Photo Courtesy of Georgia Tech Communications

At the 2014, International Conference on Intelligence Robot and Systems, Tech PhD graduate Dr. Travis Deyle, Professor Charlie Kemp and University of Washington Professor Matthew Reynolds presented a new Radio Frequency Identification (RFID)based search algorithm for locating objects in a 3D environment with the help of robots.

The research was implemented on a PR2 robot and it can locate objects correctly with the help of RFID tags.

“In robotics, one of the hardest challenges is to know the identity of objects,” said Feyle. “It is easy for a person to walk into a room and locate stuff, but in robotics it is one of the toughest questions out there.”

An RFID tag on an object can give the robot the information it needs to identify and locate the object in a room.
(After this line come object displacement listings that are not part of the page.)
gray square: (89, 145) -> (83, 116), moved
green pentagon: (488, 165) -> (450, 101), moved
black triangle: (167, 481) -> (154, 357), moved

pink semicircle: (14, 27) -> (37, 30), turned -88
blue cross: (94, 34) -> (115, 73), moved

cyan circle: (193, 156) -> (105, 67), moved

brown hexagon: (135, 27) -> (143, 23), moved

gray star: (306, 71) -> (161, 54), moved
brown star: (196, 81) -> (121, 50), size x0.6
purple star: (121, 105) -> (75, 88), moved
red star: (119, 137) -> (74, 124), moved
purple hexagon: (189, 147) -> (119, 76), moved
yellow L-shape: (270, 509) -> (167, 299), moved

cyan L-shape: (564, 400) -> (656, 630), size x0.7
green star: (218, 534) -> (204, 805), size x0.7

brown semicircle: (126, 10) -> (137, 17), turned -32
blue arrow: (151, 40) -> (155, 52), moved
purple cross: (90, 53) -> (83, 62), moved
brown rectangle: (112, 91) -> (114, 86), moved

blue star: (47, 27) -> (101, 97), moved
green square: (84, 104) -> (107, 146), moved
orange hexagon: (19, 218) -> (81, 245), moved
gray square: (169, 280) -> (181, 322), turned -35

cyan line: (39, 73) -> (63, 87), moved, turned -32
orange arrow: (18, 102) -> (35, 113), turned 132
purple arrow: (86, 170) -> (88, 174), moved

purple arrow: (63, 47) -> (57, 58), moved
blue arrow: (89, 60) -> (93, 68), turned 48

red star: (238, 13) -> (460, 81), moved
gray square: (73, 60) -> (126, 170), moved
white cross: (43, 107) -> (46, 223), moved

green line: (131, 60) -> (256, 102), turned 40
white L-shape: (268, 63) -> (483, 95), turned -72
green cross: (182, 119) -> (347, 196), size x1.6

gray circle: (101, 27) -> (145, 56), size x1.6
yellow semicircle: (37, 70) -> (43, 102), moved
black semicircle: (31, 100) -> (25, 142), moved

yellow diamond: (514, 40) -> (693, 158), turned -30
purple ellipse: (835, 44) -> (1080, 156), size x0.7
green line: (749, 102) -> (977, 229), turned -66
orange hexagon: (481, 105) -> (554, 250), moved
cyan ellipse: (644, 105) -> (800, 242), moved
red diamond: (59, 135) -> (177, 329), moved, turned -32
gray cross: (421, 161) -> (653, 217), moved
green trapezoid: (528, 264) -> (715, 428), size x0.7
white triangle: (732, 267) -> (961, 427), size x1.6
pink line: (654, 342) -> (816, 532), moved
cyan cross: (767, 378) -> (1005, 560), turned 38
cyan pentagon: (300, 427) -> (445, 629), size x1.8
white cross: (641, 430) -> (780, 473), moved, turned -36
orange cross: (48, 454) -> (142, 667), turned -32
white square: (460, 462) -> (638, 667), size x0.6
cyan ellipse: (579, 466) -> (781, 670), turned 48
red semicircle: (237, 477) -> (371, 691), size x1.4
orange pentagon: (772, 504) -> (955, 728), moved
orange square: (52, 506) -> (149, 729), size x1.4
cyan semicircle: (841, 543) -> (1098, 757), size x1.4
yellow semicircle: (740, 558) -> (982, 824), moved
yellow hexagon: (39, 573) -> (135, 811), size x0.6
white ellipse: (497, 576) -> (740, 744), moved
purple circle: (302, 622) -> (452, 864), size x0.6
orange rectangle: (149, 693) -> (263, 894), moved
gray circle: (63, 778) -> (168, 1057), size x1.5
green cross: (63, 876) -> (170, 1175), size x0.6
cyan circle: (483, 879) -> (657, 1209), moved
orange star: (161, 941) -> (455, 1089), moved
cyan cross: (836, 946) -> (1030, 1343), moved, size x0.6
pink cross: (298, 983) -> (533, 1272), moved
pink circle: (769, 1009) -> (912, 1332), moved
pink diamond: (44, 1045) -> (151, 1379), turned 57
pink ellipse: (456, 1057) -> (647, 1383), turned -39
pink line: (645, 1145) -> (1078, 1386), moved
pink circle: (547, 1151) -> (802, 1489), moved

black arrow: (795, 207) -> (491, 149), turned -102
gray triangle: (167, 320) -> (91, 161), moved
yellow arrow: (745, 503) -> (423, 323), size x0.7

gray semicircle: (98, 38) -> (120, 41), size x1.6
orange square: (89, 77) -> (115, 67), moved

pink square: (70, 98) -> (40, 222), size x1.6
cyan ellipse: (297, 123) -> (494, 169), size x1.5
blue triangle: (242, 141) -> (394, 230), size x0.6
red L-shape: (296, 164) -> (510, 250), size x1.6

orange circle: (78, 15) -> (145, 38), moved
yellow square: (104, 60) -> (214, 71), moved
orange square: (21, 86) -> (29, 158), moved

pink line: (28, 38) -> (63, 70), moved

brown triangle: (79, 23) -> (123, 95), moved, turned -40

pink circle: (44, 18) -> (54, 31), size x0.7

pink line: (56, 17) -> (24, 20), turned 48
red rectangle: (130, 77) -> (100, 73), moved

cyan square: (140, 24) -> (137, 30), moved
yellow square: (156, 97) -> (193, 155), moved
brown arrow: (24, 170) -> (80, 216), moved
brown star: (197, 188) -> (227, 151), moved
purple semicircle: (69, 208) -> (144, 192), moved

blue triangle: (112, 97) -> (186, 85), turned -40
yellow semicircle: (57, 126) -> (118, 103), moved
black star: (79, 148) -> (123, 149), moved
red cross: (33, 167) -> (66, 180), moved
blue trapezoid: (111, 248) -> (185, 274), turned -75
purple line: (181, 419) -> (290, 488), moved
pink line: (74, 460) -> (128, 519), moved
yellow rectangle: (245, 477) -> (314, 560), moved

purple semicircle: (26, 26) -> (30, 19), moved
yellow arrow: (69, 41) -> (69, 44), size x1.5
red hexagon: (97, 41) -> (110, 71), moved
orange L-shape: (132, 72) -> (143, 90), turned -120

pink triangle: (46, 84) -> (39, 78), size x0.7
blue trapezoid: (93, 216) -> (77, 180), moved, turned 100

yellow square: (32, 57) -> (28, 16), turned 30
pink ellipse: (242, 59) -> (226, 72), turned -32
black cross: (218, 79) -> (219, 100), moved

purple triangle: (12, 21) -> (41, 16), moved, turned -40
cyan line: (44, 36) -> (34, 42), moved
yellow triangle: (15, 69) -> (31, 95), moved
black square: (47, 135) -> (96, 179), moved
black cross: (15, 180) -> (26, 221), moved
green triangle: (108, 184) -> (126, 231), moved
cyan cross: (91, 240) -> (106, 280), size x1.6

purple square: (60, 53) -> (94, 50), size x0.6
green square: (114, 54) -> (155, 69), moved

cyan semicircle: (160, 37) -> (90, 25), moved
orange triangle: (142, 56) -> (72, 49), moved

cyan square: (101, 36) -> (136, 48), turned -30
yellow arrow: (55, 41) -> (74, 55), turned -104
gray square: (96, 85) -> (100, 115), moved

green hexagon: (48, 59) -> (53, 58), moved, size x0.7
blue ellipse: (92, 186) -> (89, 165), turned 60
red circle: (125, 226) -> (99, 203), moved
Long range RFID, implemented by Deyle and his team, can be used to great effect in a room.

“It works when objects are out of sight also,” Feyle said. “If an object is inside a cabinet or a behind the sofa, the robot can locate it using long range RFID. Also, there can be multiple objects in the room from 100 to a 1000 and the robot will be able to locate the precise object.

“Using RFID and tags we can only locate a rough area of where the object is located in the environment,” Deyle saud. “For precise object location we will have to use some different technology like cameras or laser. The tag could be used to determine its precise location.”

While working on the project, Deyle and his team implemented radar techniques from the 1950s for localizing and pin point searching.

“We looked up stuff in 1950s radar literature which holds up even today and if we had better hardware we would’ve been able to implement more stuff from that literature for even better localization,” Deyle sajd. “A lot of people think RF is a black box but it really isn’t. There are simple things which builds this foundation”

One of the possible application for advances like these is medication delivery and for robotics in home care.